Page images and extracted text:
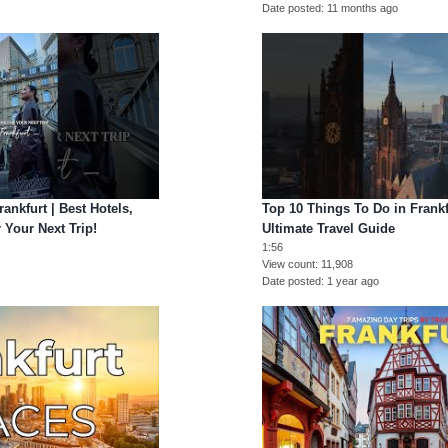
Date posted
11 months ago
ankfurt | Best Hotels,
Top 10 Things To Do in Frank
 Your Next Trip!
Ultimate Travel Guide
1:56
View count
11,908
Date posted
1 year ago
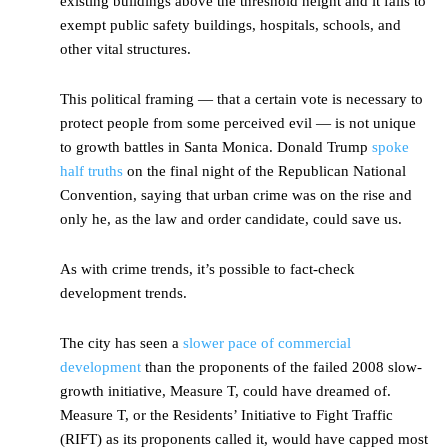
existing buildings above the threshold height and it fails to
exempt public safety buildings, hospitals, schools, and
other vital structures.
This political framing — that a certain vote is necessary to
protect people from some perceived evil — is not unique
to growth battles in Santa Monica. Donald Trump
spoke
half truths
on the final night of the Republican National
Convention, saying that urban crime was on the rise and
only he, as the law and order candidate, could save us.
As with crime trends, it’s possible to fact-check
development trends.
The city has seen a
slower pace of commercial
development
than the proponents of the failed 2008 slow-
growth initiative, Measure T, could have dreamed of.
Measure T, or the Residents’ Initiative to Fight Traffic
(RIFT) as its proponents called it, would have capped most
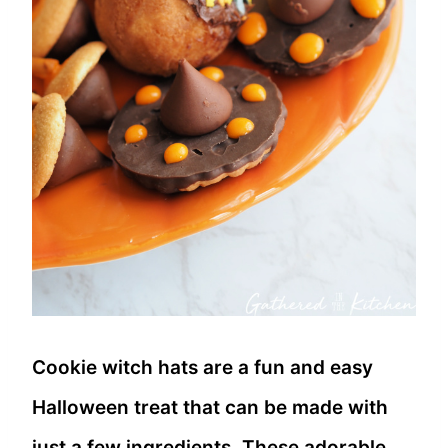
Cookie witch hats are a fun and easy
Halloween treat that can be made with
just a few ingredients. These adorable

§ **Activity**: Repeat the records above exactly, leaving out any pictures they contain.

§ **Response area**:
Date posted
11 months ago
ankfurt | Best Hotels,
Top 10 Things To Do in Frank
 Your Next Trip!
Ultimate Travel Guide
1:56
View count
11,908
Date posted
1 year ago
existing buildings above the threshold height and it fails to
exempt public safety buildings, hospitals, schools, and
other vital structures.
This political framing — that a certain vote is necessary to
protect people from some perceived evil — is not unique
to growth battles in Santa Monica. Donald Trump
spoke
half truths
on the final night of the Republican National
Convention, saying that urban crime was on the rise and
only he, as the law and order candidate, could save us.
As with crime trends, it’s possible to fact-check
development trends.
The city has seen a
slower pace of commercial
development
than the proponents of the failed 2008 slow-
growth initiative, Measure T, could have dreamed of.
Measure T, or the Residents’ Initiative to Fight Traffic
(RIFT) as its proponents called it, would have capped most
Cookie witch hats are a fun and easy
Halloween treat that can be made with
just a few ingredients. These adorable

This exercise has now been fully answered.